The line with "Nouvelle plaque pour le renouvellement Labe", the line with "Bonusta Applen Lompakolla", and all lines between them in the material below: return these exactly, and no others.

● **Data for this exercise**
____
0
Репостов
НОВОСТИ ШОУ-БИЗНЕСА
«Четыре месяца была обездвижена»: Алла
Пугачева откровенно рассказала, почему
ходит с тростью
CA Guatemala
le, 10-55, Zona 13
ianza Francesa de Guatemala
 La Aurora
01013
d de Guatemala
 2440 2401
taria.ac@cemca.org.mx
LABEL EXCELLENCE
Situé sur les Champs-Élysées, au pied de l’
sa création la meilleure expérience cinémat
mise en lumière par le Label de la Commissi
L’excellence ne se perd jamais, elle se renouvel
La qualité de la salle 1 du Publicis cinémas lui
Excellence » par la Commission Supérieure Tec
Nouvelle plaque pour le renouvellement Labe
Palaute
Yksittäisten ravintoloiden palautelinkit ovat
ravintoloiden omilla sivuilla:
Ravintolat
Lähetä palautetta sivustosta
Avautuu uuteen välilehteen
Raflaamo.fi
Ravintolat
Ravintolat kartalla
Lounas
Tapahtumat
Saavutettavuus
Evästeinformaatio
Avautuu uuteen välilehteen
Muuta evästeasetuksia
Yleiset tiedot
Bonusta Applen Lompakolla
____
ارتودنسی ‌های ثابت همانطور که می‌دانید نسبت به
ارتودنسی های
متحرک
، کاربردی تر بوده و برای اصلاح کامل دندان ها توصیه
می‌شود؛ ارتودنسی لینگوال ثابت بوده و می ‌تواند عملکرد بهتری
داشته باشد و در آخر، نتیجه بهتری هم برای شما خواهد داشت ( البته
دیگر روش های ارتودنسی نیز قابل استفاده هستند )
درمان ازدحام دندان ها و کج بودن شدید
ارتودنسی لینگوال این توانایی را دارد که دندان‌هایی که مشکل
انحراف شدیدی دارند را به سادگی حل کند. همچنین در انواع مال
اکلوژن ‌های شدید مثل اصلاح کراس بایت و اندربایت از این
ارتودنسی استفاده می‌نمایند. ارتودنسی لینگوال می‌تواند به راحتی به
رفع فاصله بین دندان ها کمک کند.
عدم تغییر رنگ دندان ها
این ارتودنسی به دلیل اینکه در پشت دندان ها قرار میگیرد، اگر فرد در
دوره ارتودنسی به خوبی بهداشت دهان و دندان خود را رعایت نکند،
____
● **Problem solution**
Nouvelle plaque pour le renouvellement Labe
Palaute
Yksittäisten ravintoloiden palautelinkit ovat
ravintoloiden omilla sivuilla:
Ravintolat
Lähetä palautetta sivustosta
Avautuu uuteen välilehteen
Raflaamo.fi
Ravintolat
Ravintolat kartalla
Lounas
Tapahtumat
Saavutettavuus
Evästeinformaatio
Avautuu uuteen välilehteen
Muuta evästeasetuksia
Yleiset tiedot
Bonusta Applen Lompakolla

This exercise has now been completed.